Assigned task -> The expected output is the full data, repeated exactly, without pictures.
----- Input data -----
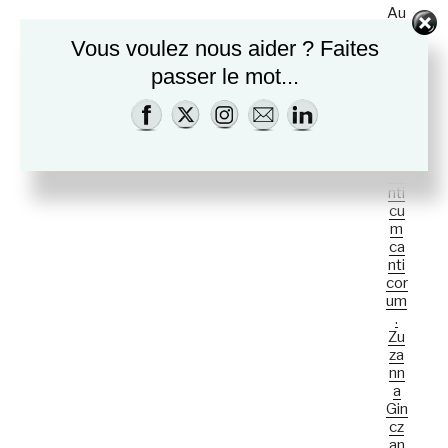
Au
è
to
n
Vous voulez nous aider ? Faites
ur
e
de
passer le mot...
s
m
Ce
e
nta
ure
n
s.
t
Ca
nti
cu
m
ca
nti
cor
um
.
Zu
za
nn
a
Gin
cz
an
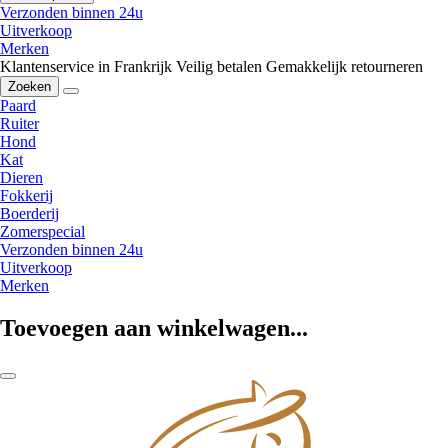
Verzonden binnen 24u
Uitverkoop
Merken
Klantenservice in Frankrijk
Veilig betalen
Gemakkelijk retourneren
Zoeken
Paard
Ruiter
Hond
Kat
Dieren
Fokkerij
Boerderij
Zomerspecial
Verzonden binnen 24u
Uitverkoop
Merken
Toevoegen aan winkelwagen...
-----
Task response ->
Au
è
to
n
Vous voulez nous aider ? Faites
ur
e
de
passer le mot...
s
m
Ce
e
nta
ure
n
s.
t
Ca
nti
cu
m
ca
nti
cor
um
.
Zu
za
nn
a
Gin
cz
an
Verzonden binnen 24u
Uitverkoop
Merken
Klantenservice in Frankrijk
Veilig betalen
Gemakkelijk retourneren
Zoeken
Paard
Ruiter
Hond
Kat
Dieren
Fokkerij
Boerderij
Zomerspecial
Verzonden binnen 24u
Uitverkoop
Merken
Toevoegen aan winkelwagen...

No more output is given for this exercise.